**EXERCISE REQUIREMENTS**. Among the entries below, find the lines with the word "estate" and return them.
== Segment start ==
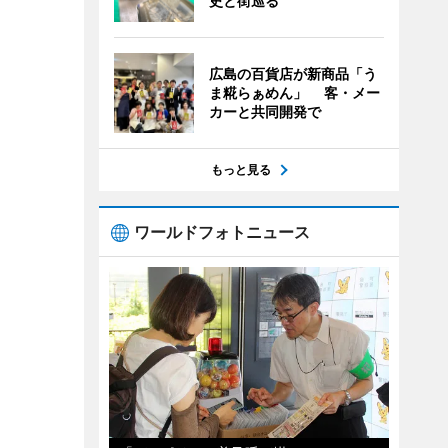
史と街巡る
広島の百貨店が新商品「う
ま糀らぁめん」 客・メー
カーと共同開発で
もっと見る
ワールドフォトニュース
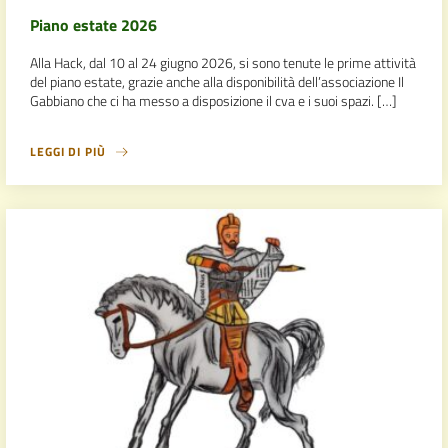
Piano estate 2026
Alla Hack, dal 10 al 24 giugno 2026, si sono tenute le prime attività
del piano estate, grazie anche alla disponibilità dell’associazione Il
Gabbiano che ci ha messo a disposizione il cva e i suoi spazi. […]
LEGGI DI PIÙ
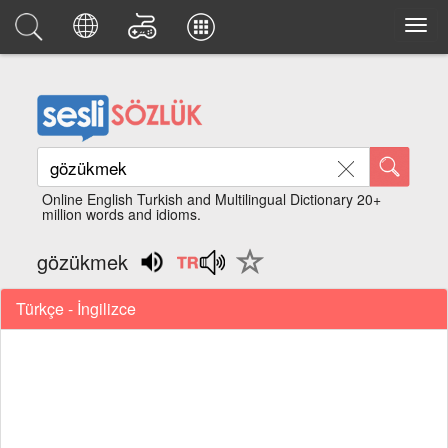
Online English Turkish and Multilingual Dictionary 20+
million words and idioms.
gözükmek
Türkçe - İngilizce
== Segment end ==
**REPLY TO THE EXERCISE**.
Piano estate 2026
del piano estate, grazie anche alla disponibilità dell’associazione Il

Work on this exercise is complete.